Rational design of low-band gap star-shaped molecules with 2,4,6-triphenyl-1,3,5-triazine as core and diketopyrrolopyrrole derivatives as arms for organic solar cells applications

Abstract

A series of D-A novel star-shaped molecules with 2,4,6-triphenyl-1,3,5-triazine (TPTA) as core, diketopyrrolo[3,4-c]pyrrole (DPP) derivatives as arms, and triphenylamine (TPA) derivatives as end groups have been systematically investigated for organic solar cells (OSCs) applications. The electronic, optical, and charge transport properties were studied using density functional theory (DFT) and time-dependent DFT (TD-DFT) approaches. The parameters such as energetic driving force ΔEL-L, adiabatic ionization potential AIP, and adiabatic electron affinity AEA were also calculated at the same level. The calculated results show that the introduction of different groups to the side of DPP backbones in the star-shaped molecules can tune the frontier molecular orbitals (FMOs) energy of the designed molecules. The designed molecules can provide match well with those of typical acceptors PCBM ([6,6]-phenyl-C61-butyric acid methyl ester) and PC71BM ([6,6]-phenyl-C71-butyric acid methyl ester).
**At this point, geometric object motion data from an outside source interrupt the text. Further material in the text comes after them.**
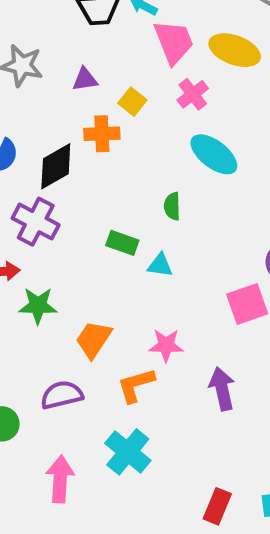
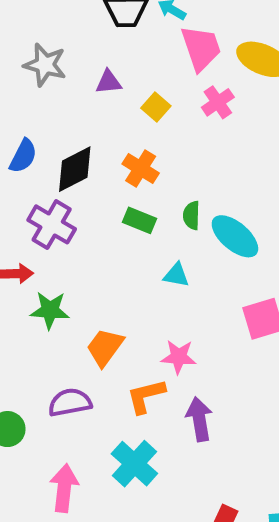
orange cross: (102, 134) -> (141, 168), moved, turned 32
cyan ellipse: (214, 154) -> (235, 236), moved
green rectangle: (122, 243) -> (140, 220), moved
purple arrow: (222, 389) -> (199, 419), moved

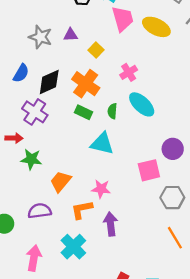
gray star: (45, 65) -> (40, 37), moved
pink cross: (218, 102) -> (129, 72), moved
orange cross: (141, 168) -> (86, 84), size x1.4
cyan ellipse: (235, 236) -> (142, 104), moved
cyan triangle: (176, 275) -> (102, 144), size x1.6

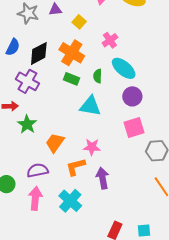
purple circle: (173, 149) -> (132, 96), moved
green star: (31, 159) -> (27, 124), turned 30
pink arrow: (34, 258) -> (35, 198), moved

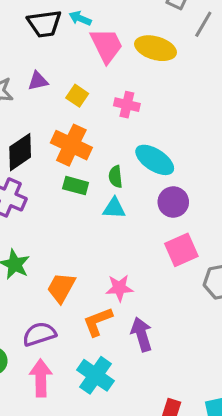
pink cross: (110, 40) -> (127, 105), moved, turned -35
cyan triangle: (90, 106) -> (114, 208), moved, size x0.7

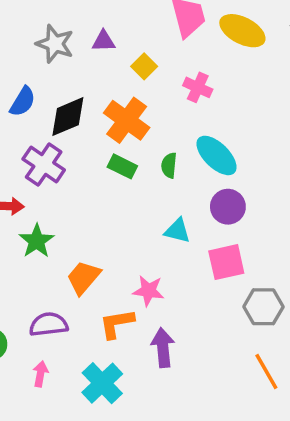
cyan triangle: (114, 208) -> (177, 231), moved
pink arrow: (41, 378) -> (40, 374), size x0.6

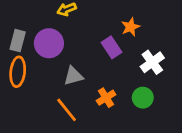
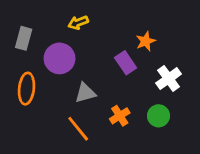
gray rectangle: (18, 41) -> (24, 38), moved

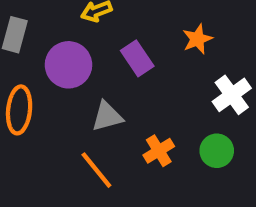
purple rectangle: (126, 63) -> (137, 58), moved

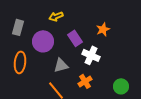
white cross: (232, 95) -> (91, 55), moved, turned -30
green circle: (217, 151) -> (121, 86), moved

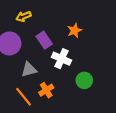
orange cross: (85, 81) -> (46, 90), moved
green circle: (121, 86) -> (84, 80), moved

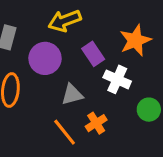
yellow arrow: (24, 16) -> (65, 21), size x1.5
orange star: (75, 30) -> (135, 40), size x1.5

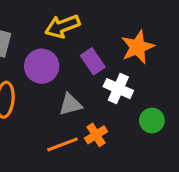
orange line: (65, 132) -> (62, 144), turned -72

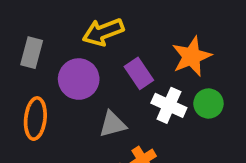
green circle: (152, 121) -> (208, 103), moved

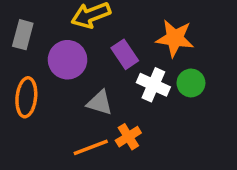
orange star: (192, 56) -> (175, 38), turned 30
gray triangle: (113, 124) -> (100, 103), turned 32

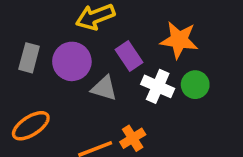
gray rectangle: (23, 35) -> (29, 58), moved
orange ellipse: (26, 97) -> (31, 126), moved, turned 51
gray triangle: (100, 103) -> (104, 88), moved

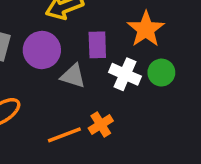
orange star: (179, 40) -> (146, 29), turned 30
purple rectangle: (129, 56) -> (97, 45), turned 32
Additionally, the absorption wavelengths of the designed molecules show bathochromic shifts compared with that of the original molecule, respectively. The introduction of different groups can extend the absorption spectrum toward longer wavelengths, which is beneficial to harvest more sunlight. The calculated reorganization energies suggest that the designed molecules are expected to be the promising candidates for ambipolar charge transport materials except molecule with benzo[c]isothiazole group can be used as hole and electron transport material. Moreover, the different substituent groups do not significantly affect the stability of the designed molecules.